Aufruf zum zivilen Ungehorsam

© Universum

„Du bist heute irgendwie ein anderer Mensch“, bekommt Taki (Ryunosuke Kamiki) am Ende eines miesen Dates zu hören und seine Angebetete ahnt nicht, wie richtig sie damit liegt. „Your Name. — Gestern, heute und für immer“ beginnt als Bodyswitch-Komödie. Eines Tages wacht Taki, eigentlich ein ganz gewöhnlicher Schüler aus Tokio, im Körper des Mädchens Mitsuha (Mone Kamishiraishi) in einem Provinznest auf. Ähnlich ergeht es Mitsuha, die sich als Taki in Tokio wiederfindet. Die beiden Teenager kommen rasch dahinter, dass sie ein paar Mal die Woche im Körper des jeweils anderen erwachen und sich tags darauf an nichts mehr erinnern können. Also beginnen sie über die Tagebuchapps auf ihren Smartphones miteinander zu kommunizieren, berichten einander von den Ereignissen des Tages.
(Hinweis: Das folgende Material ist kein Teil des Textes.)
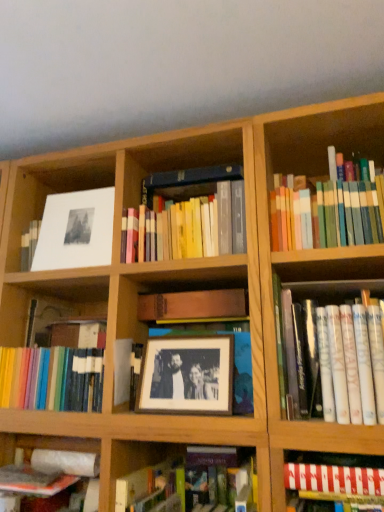 Question: Is hardcover books at center, the second book viewed from the top, not close to hardcover book at lower center, the second book in the bottom-to-top sequence?

Choices:
 (A) no
 (B) yes

Answer: (A)

Question: Does hardcover books at center, the second book viewed from the top, appear on the left side of hardcover book at lower center, the second book in the bottom-to-top sequence?

Choices:
 (A) yes
 (B) no

Answer: (B)

Question: Considering the relative positions of hardcover books at center, the second book viewed from the top, and hardcover book at lower center, the second book in the bottom-to-top sequence, in the image provided, is hardcover books at center, the second book viewed from the top, to the right of hardcover book at lower center, the second book in the bottom-to-top sequence, from the viewer's perspective?

Choices:
 (A) no
 (B) yes

Answer: (B)

Question: From the image's perspective, is hardcover books at center, the sixth book positioned from the bottom, above hardcover book at lower center, the second book in the bottom-to-top sequence?

Choices:
 (A) yes
 (B) no

Answer: (A)

Question: Is hardcover books at center, the second book viewed from the top, turned away from hardcover book at lower center, the second book in the bottom-to-top sequence?

Choices:
 (A) no
 (B) yes

Answer: (A)

Question: In terms of height, does wooden picture frame at center, the second picture frame viewed from the left, look taller or shorter compared to white paperback book at right, the third book positioned from the top?

Choices:
 (A) tall
 (B) short

Answer: (B)

Question: Looking at the image, does wooden picture frame at center, the 2th picture frame from the top, seem bigger or smaller compared to white paperback book at right, the third book positioned from the top?

Choices:
 (A) small
 (B) big

Answer: (A)

Question: From a real-world perspective, relative to white paperback book at right, the third book positioned from the top, is wooden picture frame at center, positioned as the 1th picture frame in right-to-left order, vertically above or below?

Choices:
 (A) above
 (B) below

Answer: (B)

Question: Is wooden picture frame at center, positioned as the 1th picture frame in right-to-left order, wider or thinner than white paperback book at right, the fifth book positioned from the bottom?

Choices:
 (A) thin
 (B) wide

Answer: (A)

Question: Is hardcover book at lower left, marked as the seventh book in a top-to-bottom arrangement, bigger or smaller than hardcover book at lower center, the second book in the bottom-to-top sequence?

Choices:
 (A) small
 (B) big

Answer: (A)

Question: From the image's perspective, relative to hardcover book at lower center, placed as the sixth book when sorted from top to bottom, is hardcover book at lower left, marked as the seventh book in a top-to-bottom arrangement, above or below?

Choices:
 (A) above
 (B) below

Answer: (B)

Question: Choose the correct answer: Is hardcover book at lower left, marked as the seventh book in a top-to-bottom arrangement, inside hardcover book at lower center, the second book in the bottom-to-top sequence, or outside it?

Choices:
 (A) outside
 (B) inside

Answer: (A)

Question: Considering their positions, is hardcover book at lower left, placed as the 1th book when sorted from bottom to top, located in front of or behind hardcover book at lower center, the second book in the bottom-to-top sequence?

Choices:
 (A) behind
 (B) front

Answer: (A)

Question: Is hardcover books at center, the second book viewed from the top, in front of or behind white paperback book at right, the third book positioned from the top, in the image?

Choices:
 (A) behind
 (B) front

Answer: (A)

Question: From the image's perspective, is hardcover books at center, the second book viewed from the top, above or below white paperback book at right, the third book positioned from the top?

Choices:
 (A) below
 (B) above

Answer: (B) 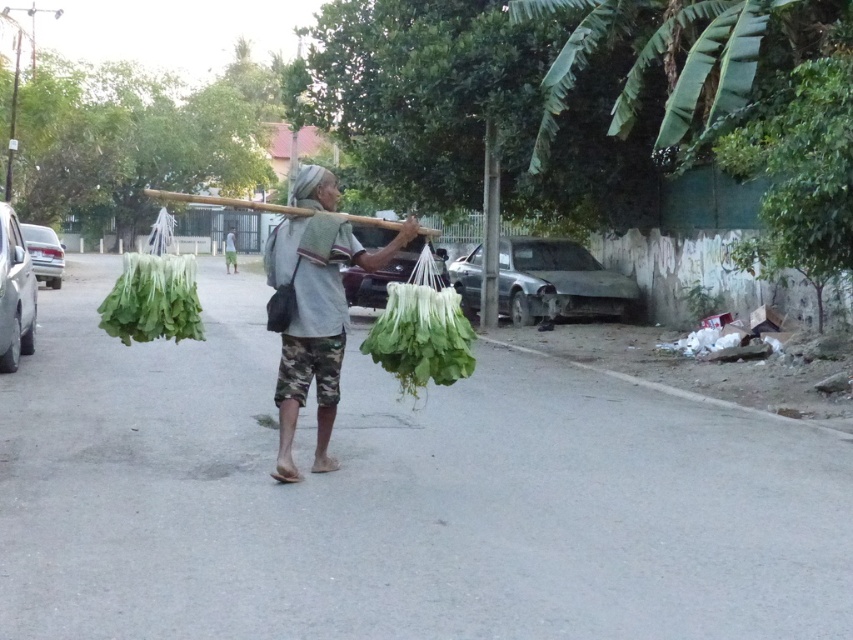 Can you confirm if green leafy at center is bigger than gray fabric headscarf at center?

Actually, green leafy at center might be smaller than gray fabric headscarf at center.

Between green leafy at center and gray fabric headscarf at center, which one has less height?

green leafy at center is shorter.

Between point (383, 317) and point (292, 196), which one is positioned behind?

The point (292, 196) is more distant.

You are a GUI agent. You are given a task and a screenshot of the screen. Output one action in this format:
    pyautogui.click(x=<x>, y=<y>)
    Task: Click on the green leafy at center
    This screenshot has height=640, width=853.
    Given the screenshot: What is the action you would take?
    point(421,332)

Can you confirm if green leafy vegetables at center is thinner than gray fabric headscarf at center?

Yes, green leafy vegetables at center is thinner than gray fabric headscarf at center.

Is point (299, 321) closer to camera compared to point (300, 204)?

Yes, it is.

Who is more distant from viewer, [293,378] or [303,189]?

The point [303,189] is more distant.

Image resolution: width=853 pixels, height=640 pixels. I want to click on green leafy vegetables at center, so click(x=315, y=321).

From the picture: Does green leafy vegetables at center appear over green leafy at center?

Correct, green leafy vegetables at center is located above green leafy at center.

Does green leafy vegetables at center have a greater height compared to green leafy at center?

Yes, green leafy vegetables at center is taller than green leafy at center.

Is point (323, 449) positioned before point (415, 378)?

No, it is behind (415, 378).

This screenshot has height=640, width=853. Find the location of `green leafy vegetables at center`. green leafy vegetables at center is located at coordinates (315, 321). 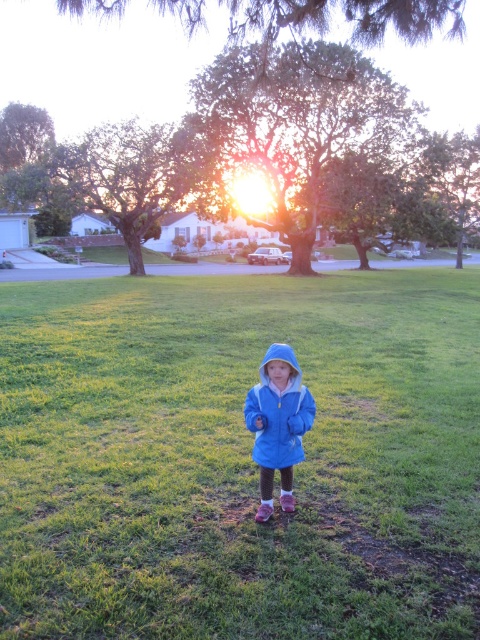 Does blue fleece jacket at center appear on the right side of matte blue jacket at center?

Correct, you'll find blue fleece jacket at center to the right of matte blue jacket at center.

Does blue fleece jacket at center have a larger size compared to matte blue jacket at center?

Yes, blue fleece jacket at center is bigger than matte blue jacket at center.

Is point (66, 570) closer to camera compared to point (284, 460)?

That is True.

The image size is (480, 640). I want to click on blue fleece jacket at center, so click(239, 458).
Die Figuren gewöhnen sich langsam an die Präsenz des jeweils Anderen und der Film nimmt das zum Anlass, noch recht zaghaft mit Genderstereotypen zu spielen: „Pass auf deinen Rock auf, das lernt man doch schon im Kindergarten“, ermahnt eine Freundin die vermeintliche Mitsuha und der neue Taki wird für seine weibliche Seite gelobt.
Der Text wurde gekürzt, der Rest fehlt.